11.2. La Dichiarazione d’indipendenza
Ispirandosi al pensiero di Locke e Montesquieu, Thomas Jefferson, l’estensore materiale della Dichiarazione, considera il singolo individuo il miglior giudice del modo di perseguire la propria felicità e afferma che tutti gli uomini nascono uguali ed hanno diritto alla libertà. Quello che ne risulta, infine, è un sistema liberale, non egualitario, dove a tutti viene riconosciuto il diritto di fare la scalata sociale e di costruirsi da sé, e ai ricchi viene concesso di conservare i propri privilegi (BRAUDEL 1966). Se nei due secoli precedenti l’America ha attirato membri di tutti i popoli, di tutti i ceti sociali e di ogni cultura, adesso consacra il ceto possidente a classe dominante (HUBERMAN 1977). Infatti, già alla chiamata di leva, si nota la prima evidente disparità di trattamento: chi ha la possibilità di pagare per farsi sostituire, cioè i poveri, devono arruolarsi (ZINN 2007: 57).

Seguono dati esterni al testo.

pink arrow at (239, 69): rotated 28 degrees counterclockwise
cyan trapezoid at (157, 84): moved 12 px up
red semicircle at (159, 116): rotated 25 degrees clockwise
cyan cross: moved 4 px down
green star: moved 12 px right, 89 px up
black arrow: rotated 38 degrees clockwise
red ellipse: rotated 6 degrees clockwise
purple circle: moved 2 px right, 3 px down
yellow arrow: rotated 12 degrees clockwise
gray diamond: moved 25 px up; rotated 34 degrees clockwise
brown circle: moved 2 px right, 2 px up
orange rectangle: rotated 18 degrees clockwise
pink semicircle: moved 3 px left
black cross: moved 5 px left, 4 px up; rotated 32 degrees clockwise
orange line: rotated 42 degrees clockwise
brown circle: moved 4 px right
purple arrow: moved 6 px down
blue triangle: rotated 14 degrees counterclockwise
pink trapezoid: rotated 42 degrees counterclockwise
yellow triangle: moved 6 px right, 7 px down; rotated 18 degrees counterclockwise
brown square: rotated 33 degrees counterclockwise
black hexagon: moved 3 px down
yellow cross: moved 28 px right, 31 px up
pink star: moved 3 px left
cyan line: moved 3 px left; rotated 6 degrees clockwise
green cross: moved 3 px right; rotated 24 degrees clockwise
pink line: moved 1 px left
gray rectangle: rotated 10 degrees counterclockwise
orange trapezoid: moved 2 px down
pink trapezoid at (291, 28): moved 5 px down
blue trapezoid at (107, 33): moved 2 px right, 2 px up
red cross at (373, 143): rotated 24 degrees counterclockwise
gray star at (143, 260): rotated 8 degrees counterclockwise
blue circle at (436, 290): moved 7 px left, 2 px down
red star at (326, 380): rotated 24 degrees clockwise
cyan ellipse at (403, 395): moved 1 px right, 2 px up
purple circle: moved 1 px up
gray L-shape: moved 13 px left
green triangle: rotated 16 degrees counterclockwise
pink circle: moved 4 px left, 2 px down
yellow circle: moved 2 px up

L’ulteriore affermazione militare degli americani sugli inglesi a Saratoga (1777), da un lato determina il rafforzamento dell’esercito, attraverso un incremento del flusso di volontari, dall’altro induce la Francia a riconoscere gli Stati Uniti e a firmare con essi un trattato di mutua difesa, seguita poco dopo da Spagna e Paesi Bassi. L’ennesima vittoria di Washington a Yorktown (1781) si rivela decisiva, dal momento che induce gli inglesi ad eleggere un nuovo governo, che avvia trattative di pace e firma il Trattato di Parigi (1783), riconoscendo l’indipendenza degli Stati Uniti d’America.
Adesso gli americani avvertono l’esigenza di un governo centrale forte, ma non vogliono rinunciare all’indipendenza dei singoli Stati. Come fare? Si comincia a lavorare attorno ad un progetto di Costituzione (che vedrà la luce nel 1787), i cui maggiori ispiratori sono Bentham, James Mill e Madison, sostenitori, specie quest’ultimo, di una democrazia rappresentativa in uno Stato federale, dove la sovranità appartiene al popolo, che la esercita attraverso i suoi rappresentanti, i governanti, iscritti a partito, vengono eletti dal popolo con voto segreto, i poteri dello Stato sono divisi in esecutivo, legislativo e giudiziario, la costituzione contiene le norme valide del tutti a garanzia del rispetto delle libertà e dell’uguaglianza di fronte alla legge, lo Stato minimo interferisce il meno possibile nella vita privata dei cittadini, le donne e i poveri sono esclusi dalla pienezza dei diritti politici, per es. il voto, che sono riservati ai maschi possidenti.
La democrazia rappresentativa, unita al principio federale, rende possibile conciliare istituti e condizioni, che nel passato erano sembrati poco compatibili, come un principe elettivo (il Presidente della repubblica o il Capo di governo), un insieme di Stati-nazione di grandi dimensioni (l’equivalente di un Impero), la proprietà privata dei mezzi di produzione (capitalismo borghese), un’economia di mercato fondata sulla libera concorrenza (liberismo), una condizione minoritaria delle donne (maschilismo) e dei lavoratori salariati (società duale).
La Costituzione stabilisce che ogni Stato ha diritto ad una propria amministrazione e una propria milizia, mentre al governo centrale spetta il controllo della politica estera e dell’esercito. In accordo col pensiero di Montesquieu, i tre poteri del governo federale vengono divisi: quello esecutivo è affidato al Presidente, che è eletto direttamente dal popolo; il potere legislativo compete al Congresso, che è formato da un Senato e da una Camera di deputati eletti nei vari Stati; il potere giudiziario viene riservato ai giudici, anch’essi eletti in ogni Stato, ed alla Corte Suprema federale, che ha il compito di far rispettare la Costituzione. Per evitare il predominio dei grandi Stati sui piccoli, la rappresentanza proporzionale viene limitata alla Camera, mentre si stabilisce che ogni Stato, indipendentemente dalla grandezza, sia rappresentato al Senato da due membri. Nel 1788 la Costituzione viene ratificata e Washington è eletto primo presidente degli USA (1789-97). Nasce così la Repubblica federale degli Stati Uniti d’America.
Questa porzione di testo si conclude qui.